LinkedIn is awful, Part MCMXXLIV

By Pete Brown

A person I generally like and respect shared a thing on LinkedIn recently about how “organizational health” is important to long- term company performance. That sounds great!

Then I noticed that it was a report from McKinsey and could not help but to actually laugh out loud (NOTE: It was not happy laughter. -Ed.). If I were to make a list of the worst influences upon both organizational health and long-term company performance, it would be hard to think of any individual or organization that would be closer to the top than McKinsey.

Then I was left with deciding whether or not to post a reply. I have a pretty firm policy of not engaging with any posts on any of the big social media platforms.
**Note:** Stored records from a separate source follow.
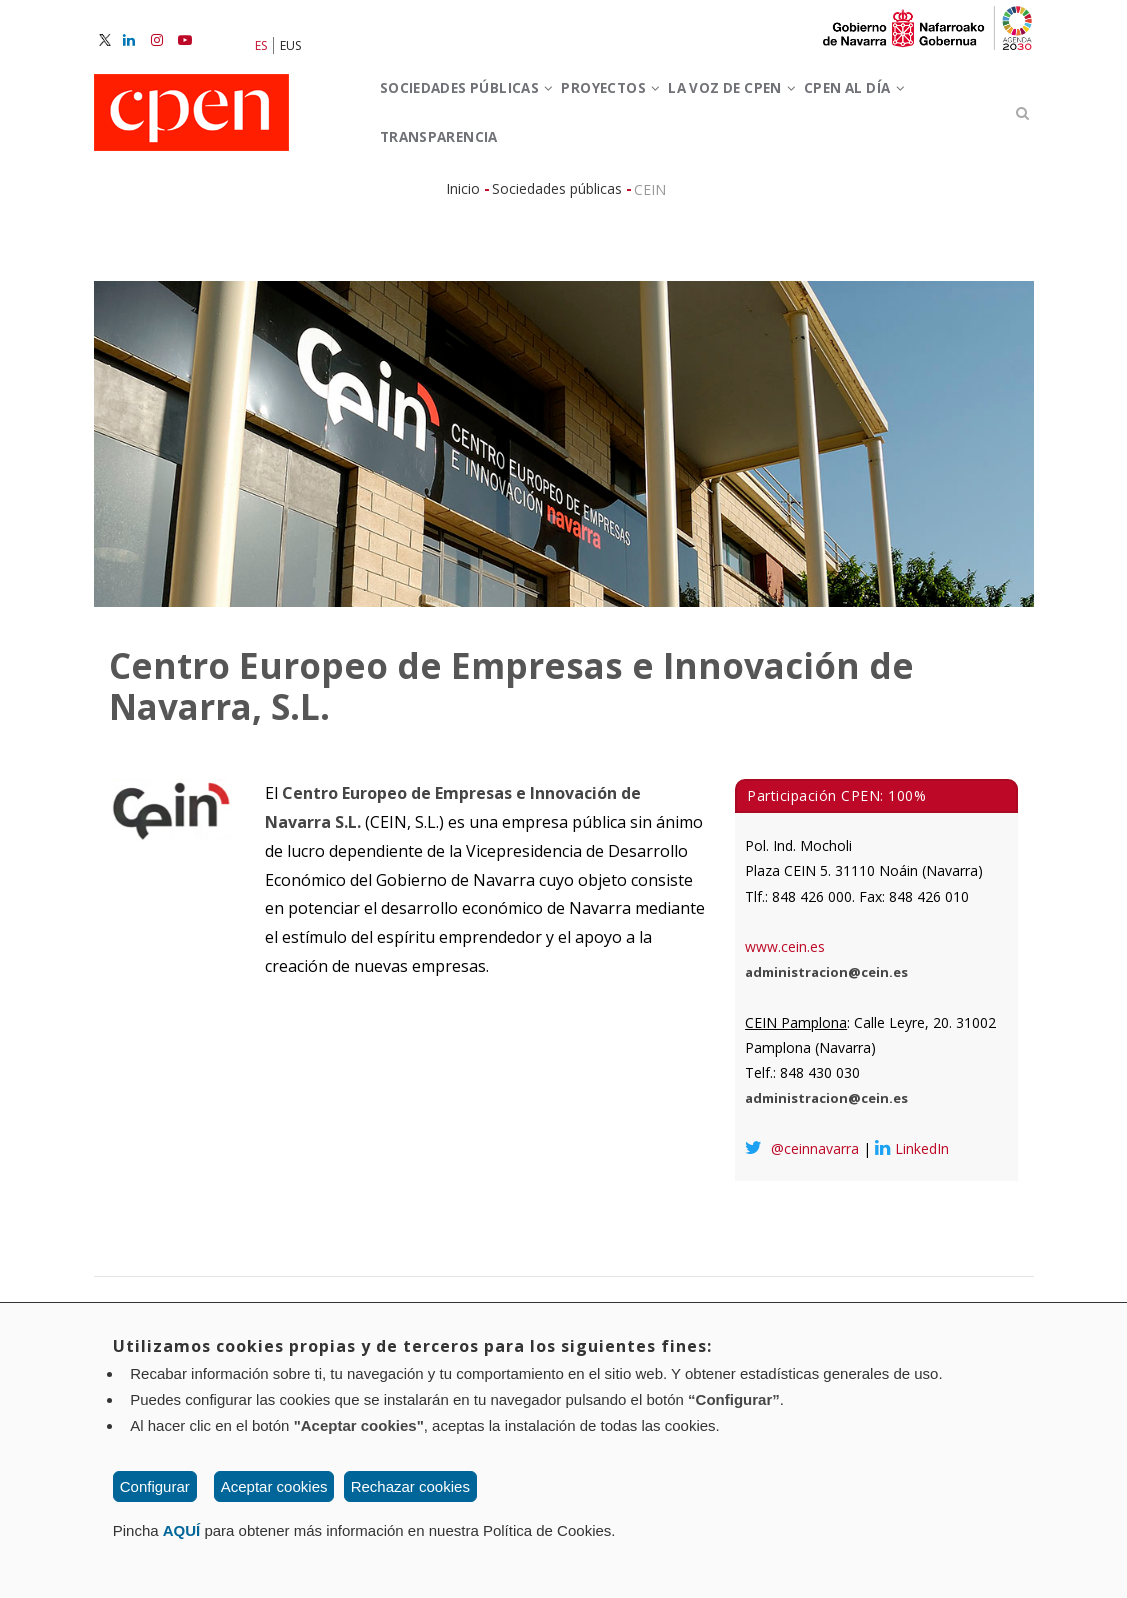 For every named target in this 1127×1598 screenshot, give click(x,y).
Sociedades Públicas (482, 108)
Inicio (463, 269)
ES (261, 45)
I avoid Facebook and Twitter entirely at this point, but still occasionally find myself on LinkedIn for work-related reasons.

I ended up deciding against responding, mostly because LinkedIn is a terrible place and I have no interest in contributing to it.
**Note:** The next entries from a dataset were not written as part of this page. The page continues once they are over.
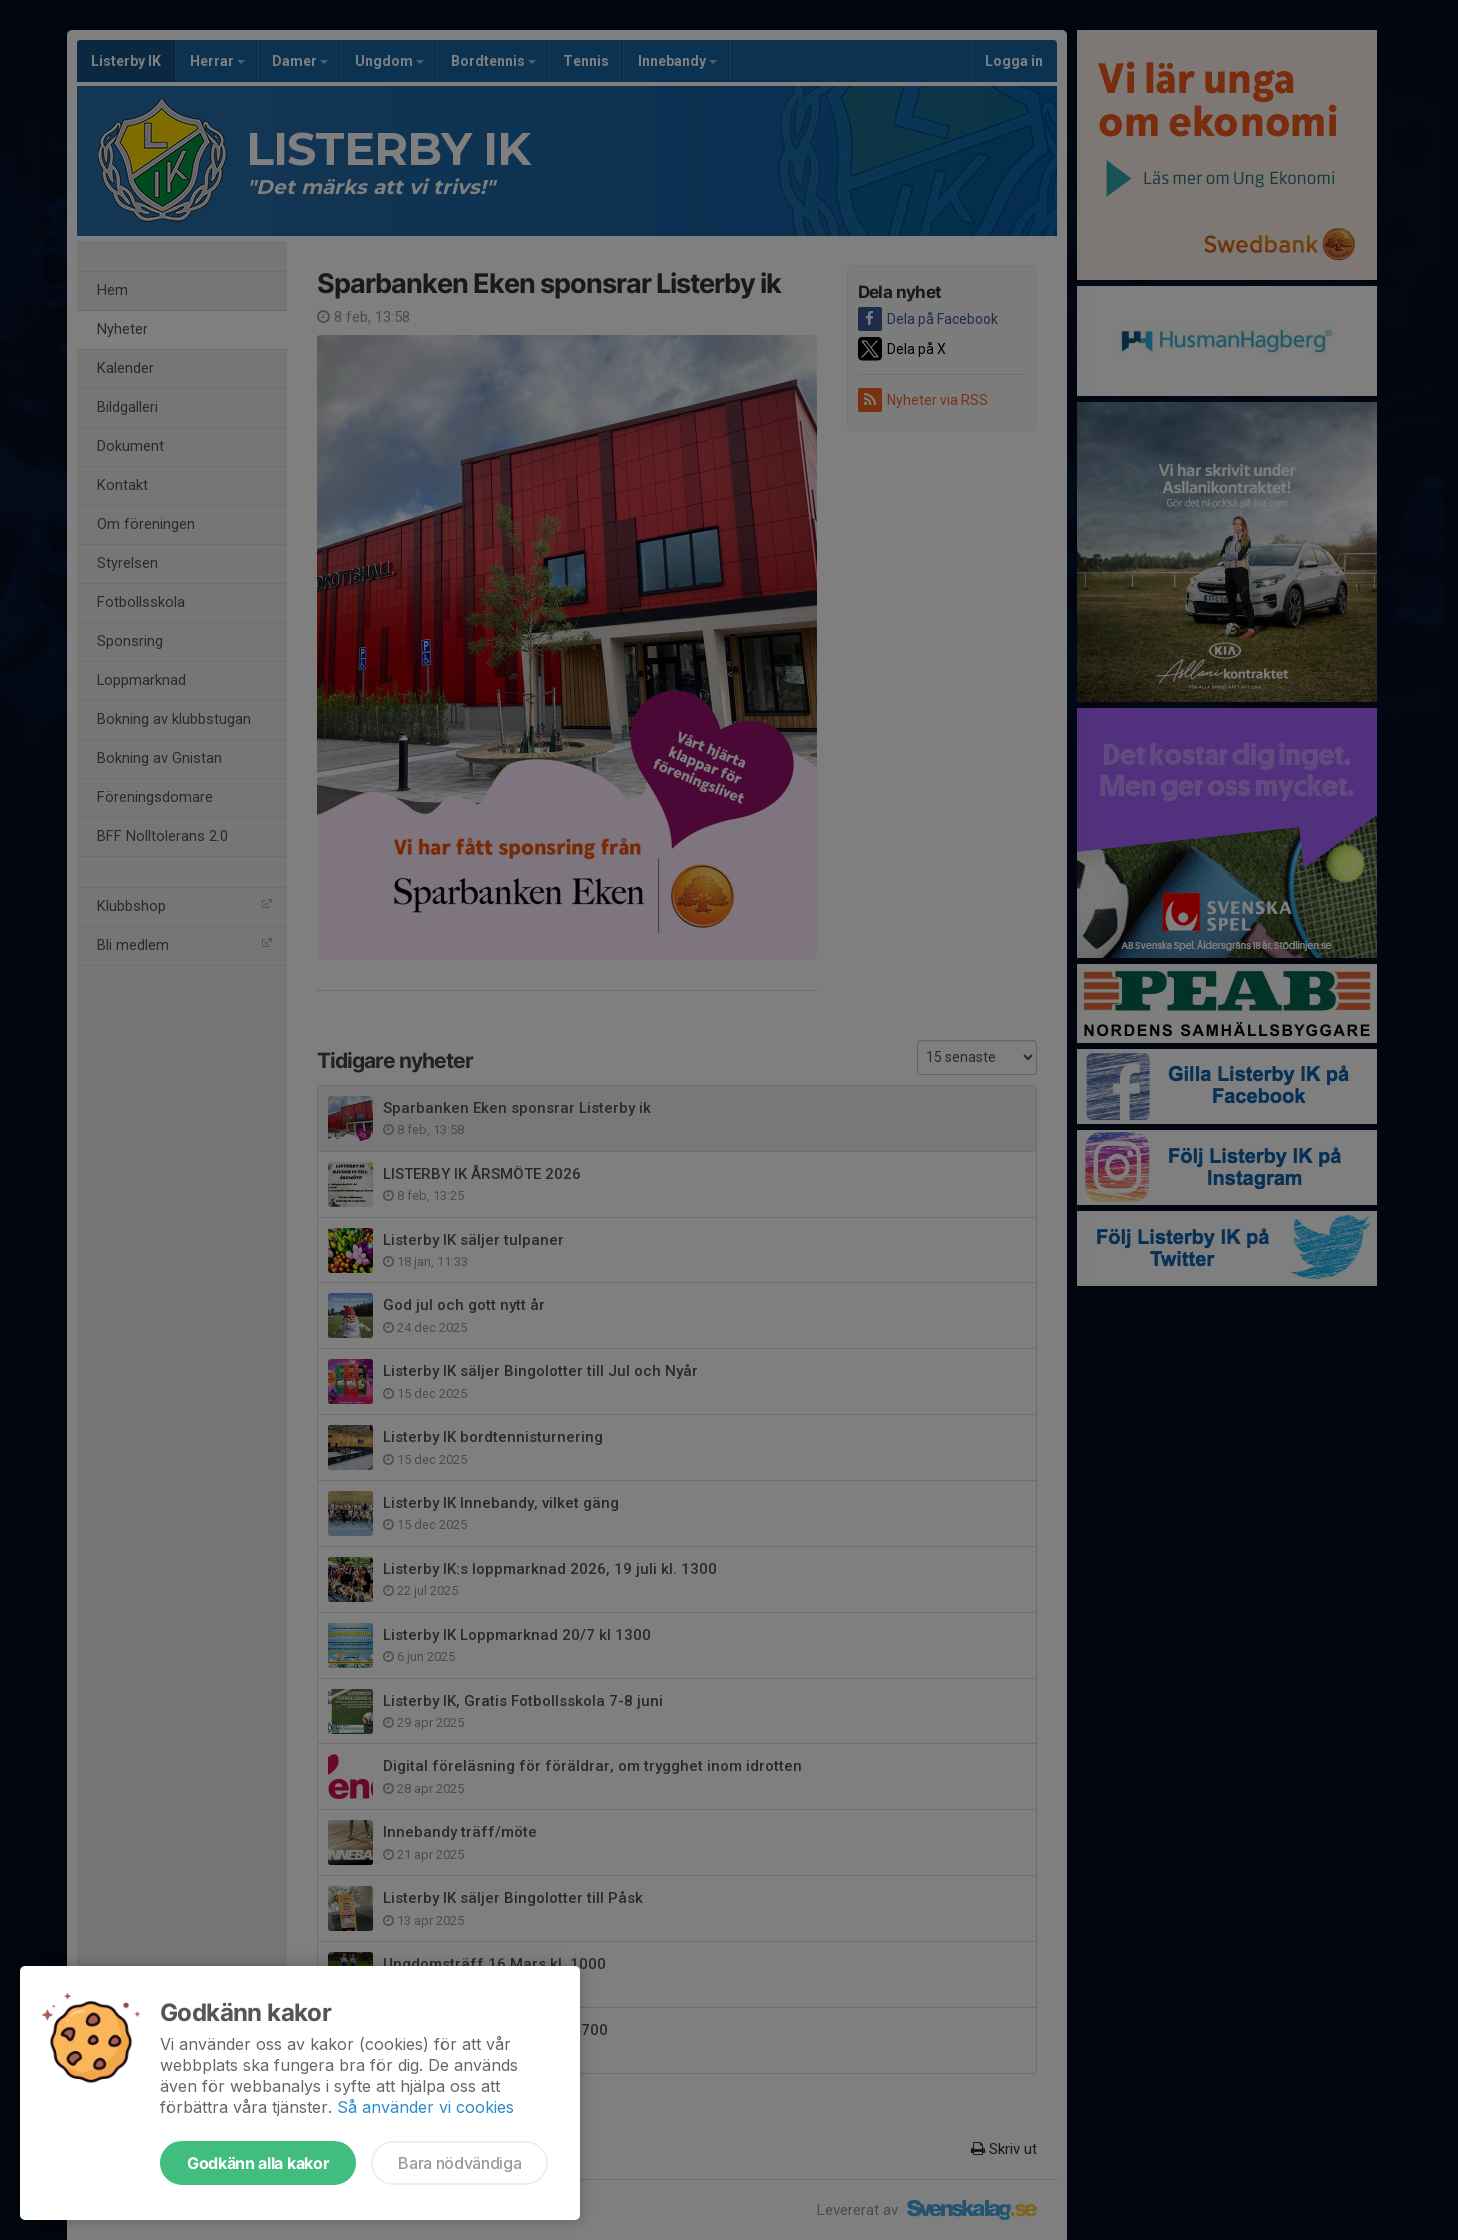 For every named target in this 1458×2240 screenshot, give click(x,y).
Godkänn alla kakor (258, 2163)
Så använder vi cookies (425, 2107)
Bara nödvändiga (459, 2163) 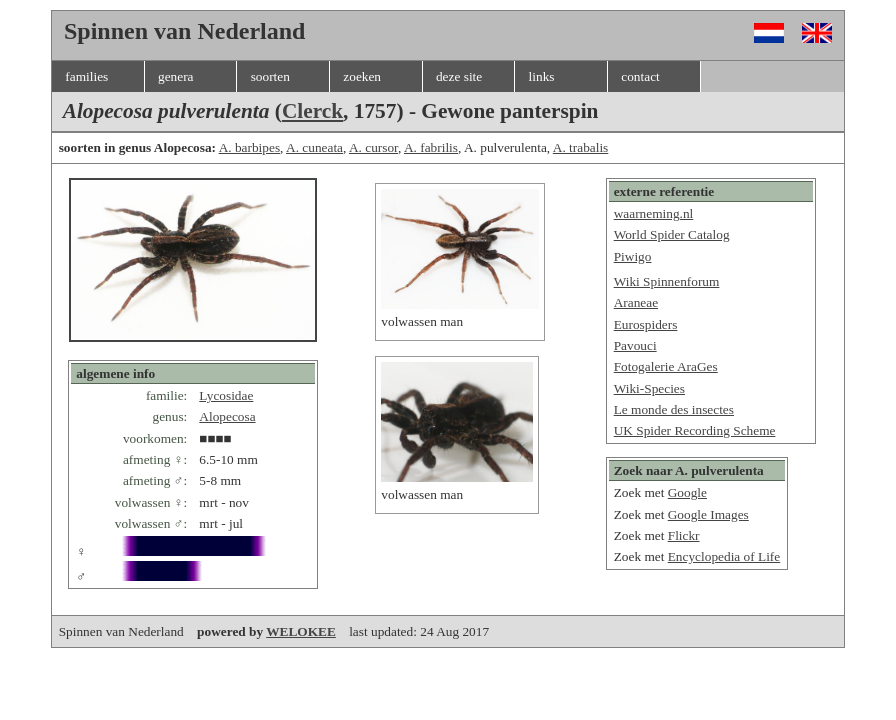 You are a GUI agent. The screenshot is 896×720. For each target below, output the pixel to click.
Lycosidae (226, 395)
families (86, 76)
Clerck (312, 111)
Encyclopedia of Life (724, 556)
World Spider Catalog (672, 234)
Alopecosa (227, 416)
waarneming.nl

Still, it bums me out that this person is sharing this kind of junk.

I feel like that is what is particularly gross about LinkedIn. It has the bad incentives and behaviors that are inherent to all of the big social media platforms, and then piles on the additional grossness of career-related striving.
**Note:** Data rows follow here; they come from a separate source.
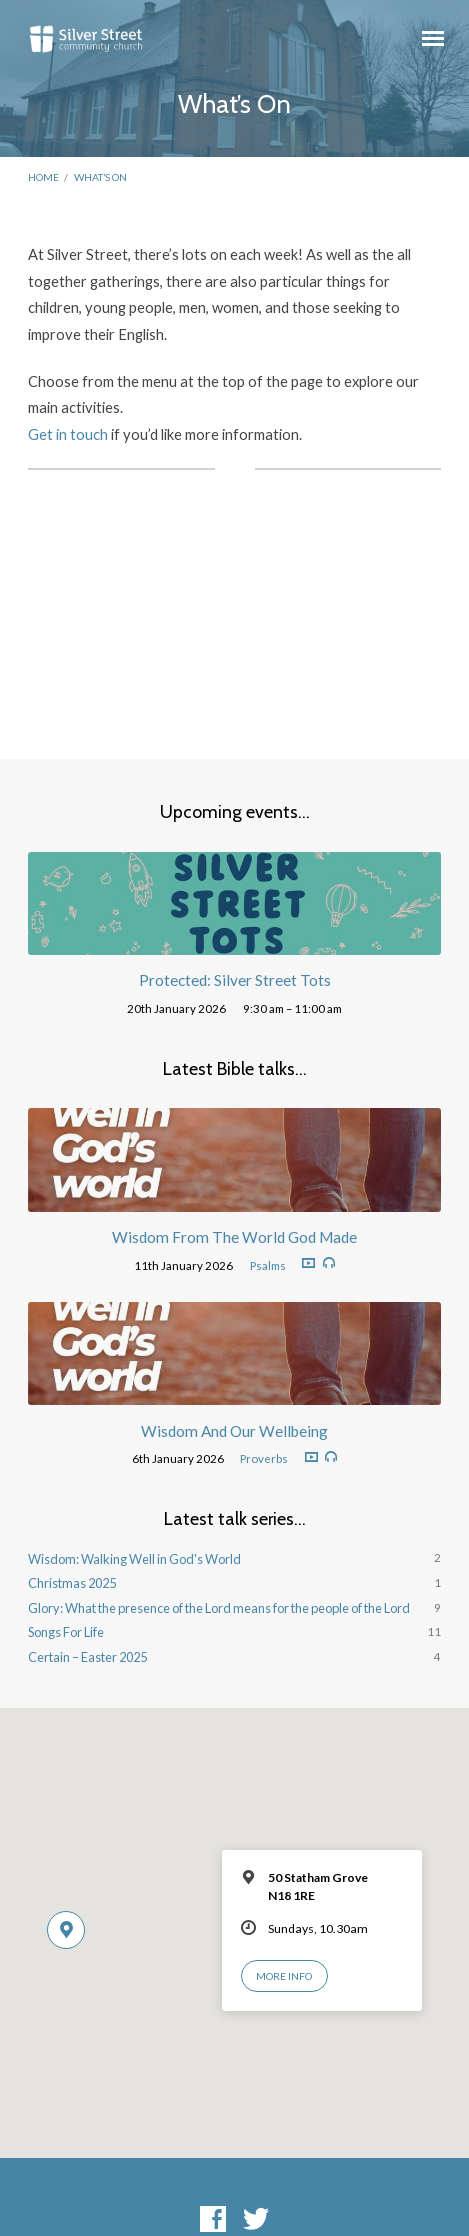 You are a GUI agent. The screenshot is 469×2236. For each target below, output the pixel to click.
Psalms (268, 1265)
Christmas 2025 (72, 1583)
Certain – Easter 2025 (87, 1657)
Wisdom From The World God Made (234, 1237)
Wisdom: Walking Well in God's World (134, 1559)
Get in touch (68, 434)
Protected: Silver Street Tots (235, 980)
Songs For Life (66, 1632)
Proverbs (264, 1458)
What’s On (100, 177)
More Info (284, 1976)
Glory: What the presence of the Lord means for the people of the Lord (219, 1608)
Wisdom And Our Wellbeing (234, 1431)
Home (43, 177)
I think that yields the sort of junk one sees on LinkedIn—the constant uncritical boosterism of every current tech and business trend, the lickspittle-ish promotion of employers posts, the weird “my company laid me off but I’m so grateful for the opportunity they gave me” apologia. The platform’s currency for individual posters is their own career prospects. Who cares if McKinsey is awful if their post provides content I can use to promote myself? This is what we end up with in a system where we throw everyone in a heap and leave them on their own to claw their way a bit higher in the pile.